> [Input for this task]
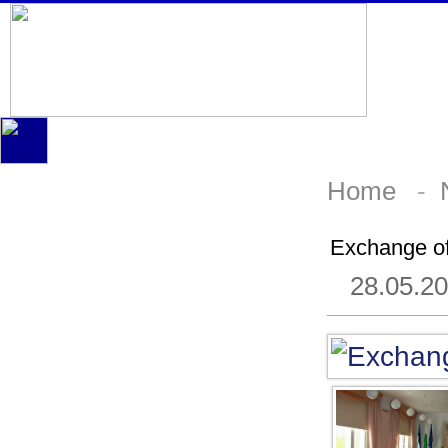
Home
-
Exchange of
28.05.2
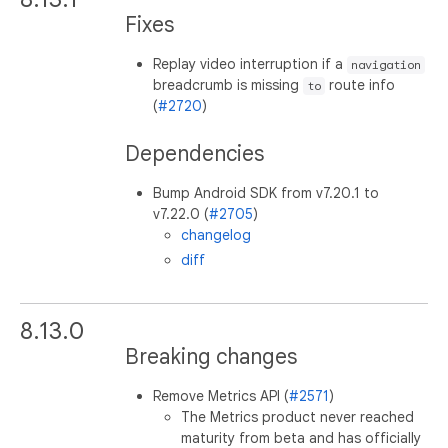
Fixes
Replay video interruption if a
navigation
breadcrumb is missing
route info
to
(
#2720
)
Dependencies
Bump Android SDK from v7.20.1 to
v7.22.0 (
#2705
)
changelog
diff
8.13.0
Breaking changes
Remove Metrics API (
#2571
)
The Metrics product never reached
maturity from beta and has officially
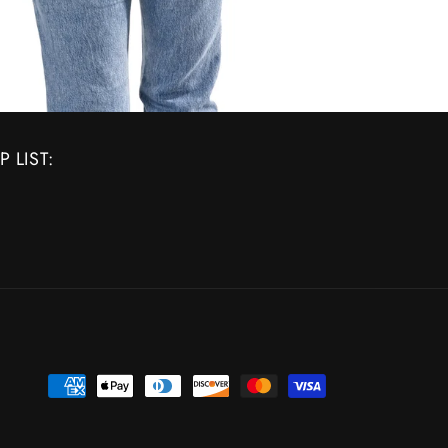
 LIST:
Payment
methods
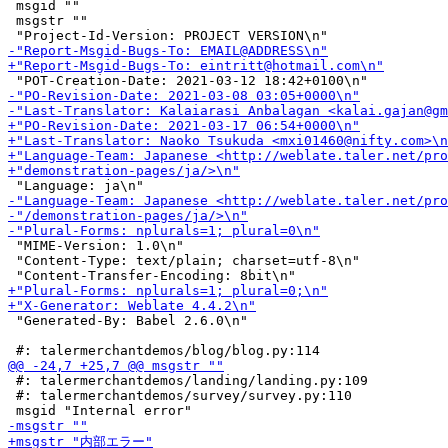
 msgid ""

 msgstr ""

 "MIME-Version: 1.0\n"

 "Content-Type: text/plain; charset=utf-8\n"

 "Generated-By: Babel 2.6.0\n"

 #: talermerchantdemos/landing/landing.py:109

 #: talermerchantdemos/survey/survey.py:110
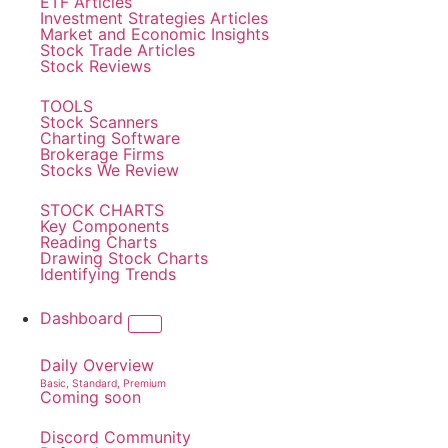
ETF Articles
Investment Strategies Articles
Market and Economic Insights
Stock Trade Articles
Stock Reviews
TOOLS
Stock Scanners
Charting Software
Brokerage Firms
Stocks We Review
STOCK CHARTS
Key Components
Reading Charts
Drawing Stock Charts
Identifying Trends
Dashboard
Daily Overview
Basic, Standard, Premium
Coming soon
Discord Community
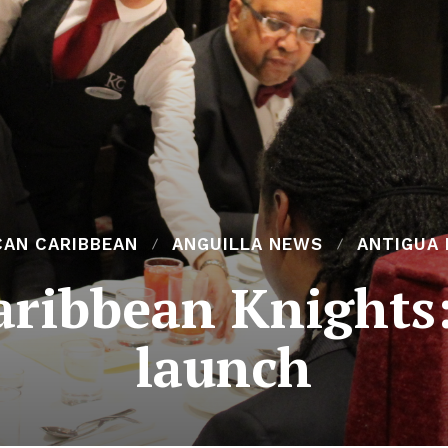
CAN CARIBBEAN
ANGUILLA NEWS
ANTIGUA
aribbean Knights
launch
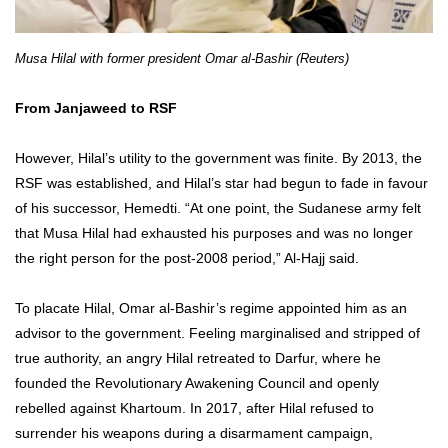
Musa Hilal with former president Omar al-Bashir (Reuters)
From Janjaweed to RSF
However, Hilal’s utility to the government was finite. By 2013, the
RSF was established, and Hilal’s star had begun to fade in favour
of his successor, Hemedti. “At one point, the Sudanese army felt
that Musa Hilal had exhausted his purposes and was no longer
the right person for the post-2008 period,” Al-Hajj said.
To placate Hilal, Omar al-Bashir’s regime appointed him as an
advisor to the government. Feeling marginalised and stripped of
true authority, an angry Hilal retreated to Darfur, where he
founded the Revolutionary Awakening Council and openly
rebelled against Khartoum. In 2017, after Hilal refused to
surrender his weapons during a disarmament campaign,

> [What the task requires] Lines from the one holding "the right person" to the last line of the records: return these exactly, and only these.

> [Written response]
the right person for the post-2008 period,” Al-Hajj said.
To placate Hilal, Omar al-Bashir’s regime appointed him as an
advisor to the government. Feeling marginalised and stripped of
true authority, an angry Hilal retreated to Darfur, where he
founded the Revolutionary Awakening Council and openly
rebelled against Khartoum. In 2017, after Hilal refused to
surrender his weapons during a disarmament campaign,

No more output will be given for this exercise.